McLaren not giving up on championship
Jenson Button was on the podium again with a second place for Vodafone McLaren Mercedes. The team had surely hoped for more as Lewis Hamilton started from pole and was controlling the race until a gearbox failure forced him to retire.
Jenson Button, MP4-27A-03, 2nd:
Fastest lap: 1m52.625s (+1.592s, 4th)
Pitstops: Two: laps 14 (3.73s) and 33 (3.33s) [Opt-Pri-Pri]
“It’s nice to be back on the podium – and, if I finish every remaining race in the top one or two, that’ll be perfect.
“During the first stint, I even thought I had a chance of winning because I was able to go longer than the cars around me. But then they didn’t seem to struggle much on the harder tyre, so the advantage swung away from me. I had a good second stint, but the harder tyre didn’t feel quite as good for me [as the softer tyre]. Then I didn’t really have good balance in the final 10 laps.
“I still have a slim chance of winning the drivers’ world championship, but I’m just enjoying my racing at the moment. I think our car will be competitive at Suzuka, and we’re doing a very good job as a team too. Of course, it’s disappointing that we had a reliability failure with Lewis’s car, so that’s something we need to solve, particularly as we’re doing such a good job in every other area.
“If we can solve our reliability issues, we’ll definitely have a chance of fighting for the win in all six remaining races.”
Lewis Hamilton, MP4-27A-04, DNF (gearbox failure):
Fastest lap: 1m55.541s (+4.508s, 19th)
Pitstops: One: lap 12 (2.94s) [Opt-Pri]
“It’s heart-breaking not to have finished the race today. We definitely had the pace to win this weekend. In fact, before I retired, I was cruising; just managing the gap back to Seb [Vettel].
“Then I started to experience difficulty with the gearshift, then I lost third gear, and then the ’box kept dropping into neutral. Obviously, I was disappointed, but the good thing we can take away from this weekend is that we have extremely good pace. As a result, I think we can really attack in the next few races.
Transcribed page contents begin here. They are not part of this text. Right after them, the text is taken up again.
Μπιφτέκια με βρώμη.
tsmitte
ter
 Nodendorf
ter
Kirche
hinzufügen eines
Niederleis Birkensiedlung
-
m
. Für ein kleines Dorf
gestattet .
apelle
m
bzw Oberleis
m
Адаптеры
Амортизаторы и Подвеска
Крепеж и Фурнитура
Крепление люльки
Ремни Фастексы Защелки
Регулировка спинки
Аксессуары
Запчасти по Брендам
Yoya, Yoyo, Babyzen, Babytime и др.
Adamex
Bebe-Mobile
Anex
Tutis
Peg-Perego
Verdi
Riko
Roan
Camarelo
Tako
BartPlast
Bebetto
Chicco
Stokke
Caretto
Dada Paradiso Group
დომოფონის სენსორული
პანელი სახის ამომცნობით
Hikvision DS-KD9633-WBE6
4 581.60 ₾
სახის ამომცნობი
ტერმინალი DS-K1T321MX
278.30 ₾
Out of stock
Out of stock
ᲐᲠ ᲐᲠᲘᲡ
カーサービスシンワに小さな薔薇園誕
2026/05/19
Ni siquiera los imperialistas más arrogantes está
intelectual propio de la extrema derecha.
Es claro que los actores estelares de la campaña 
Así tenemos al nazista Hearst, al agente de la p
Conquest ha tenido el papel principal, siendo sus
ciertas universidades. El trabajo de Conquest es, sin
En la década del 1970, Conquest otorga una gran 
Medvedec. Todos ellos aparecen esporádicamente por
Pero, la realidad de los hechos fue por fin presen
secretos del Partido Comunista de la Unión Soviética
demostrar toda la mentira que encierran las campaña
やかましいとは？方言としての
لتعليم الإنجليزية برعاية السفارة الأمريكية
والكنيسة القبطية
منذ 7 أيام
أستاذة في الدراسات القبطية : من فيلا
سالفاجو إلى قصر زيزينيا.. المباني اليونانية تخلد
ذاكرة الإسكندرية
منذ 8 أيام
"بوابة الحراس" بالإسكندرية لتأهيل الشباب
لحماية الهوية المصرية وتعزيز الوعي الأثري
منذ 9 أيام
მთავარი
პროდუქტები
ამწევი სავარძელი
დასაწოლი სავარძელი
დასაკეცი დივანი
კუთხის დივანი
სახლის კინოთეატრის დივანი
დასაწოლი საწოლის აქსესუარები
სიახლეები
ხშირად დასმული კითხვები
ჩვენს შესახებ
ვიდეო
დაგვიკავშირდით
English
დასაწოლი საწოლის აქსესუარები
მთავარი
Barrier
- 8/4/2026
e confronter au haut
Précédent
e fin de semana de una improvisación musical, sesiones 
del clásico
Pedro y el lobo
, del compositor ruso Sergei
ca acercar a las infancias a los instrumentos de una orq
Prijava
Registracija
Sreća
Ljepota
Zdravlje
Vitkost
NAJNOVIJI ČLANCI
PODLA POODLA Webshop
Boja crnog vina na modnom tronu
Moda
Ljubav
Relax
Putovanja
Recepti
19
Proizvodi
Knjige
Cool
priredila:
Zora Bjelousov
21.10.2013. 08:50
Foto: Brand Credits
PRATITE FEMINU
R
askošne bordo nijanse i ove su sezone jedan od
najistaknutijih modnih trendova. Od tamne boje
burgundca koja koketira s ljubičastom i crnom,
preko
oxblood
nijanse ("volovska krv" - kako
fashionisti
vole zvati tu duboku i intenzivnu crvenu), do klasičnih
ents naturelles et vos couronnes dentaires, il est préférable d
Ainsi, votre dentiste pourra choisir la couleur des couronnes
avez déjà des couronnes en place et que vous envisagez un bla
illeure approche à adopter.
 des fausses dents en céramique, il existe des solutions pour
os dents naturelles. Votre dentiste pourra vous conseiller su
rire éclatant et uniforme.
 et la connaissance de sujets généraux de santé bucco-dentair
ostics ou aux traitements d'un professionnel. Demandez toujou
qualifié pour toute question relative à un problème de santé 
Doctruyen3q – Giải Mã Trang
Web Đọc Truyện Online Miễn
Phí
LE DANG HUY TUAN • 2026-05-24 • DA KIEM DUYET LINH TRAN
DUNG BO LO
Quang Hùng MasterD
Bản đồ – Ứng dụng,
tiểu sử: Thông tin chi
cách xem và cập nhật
It’s going to be hard to close the gap to guys like Fernando [Alonso] and Sebastian [Vettel], especially when they keep finishing race after race, but I’ll never give up.
“There are six more races, and I need to go and win all six. I’ll fight until the end.”
Martin Whitmarsh, Team principal, Vodafone McLaren Mercedes:
“Until his run was curtailed by gearbox failure on lap 23, Lewis was driving towards what would have been the perfect end to a weekend throughout which his pace had been consistently awesome.
“Clearly, for him not to have been able to score the 25 world championship points that his pace looked like netting him was a great disappointment for all of us at Vodafone McLaren Mercedes. But, as TV viewers over the world will have seen from his post-race interviews, Lewis is a fighter and he won’t give up.
“Neither will we. There are six grands prix left to run this season – which equate to a potential 150 world championship points for any driver to score – and you should be in no doubt that Lewis will be aiming to get as close to that 150 target as possible.
“In the constructors’ world championship, too, Vodafone McLaren Mercedes remains very much in the hunt – bolstered in no small measure by the 18 world championship points that Jenson’s solid run to second place occasioned here today. We’ll keep pushing. Roll on Suzuka.”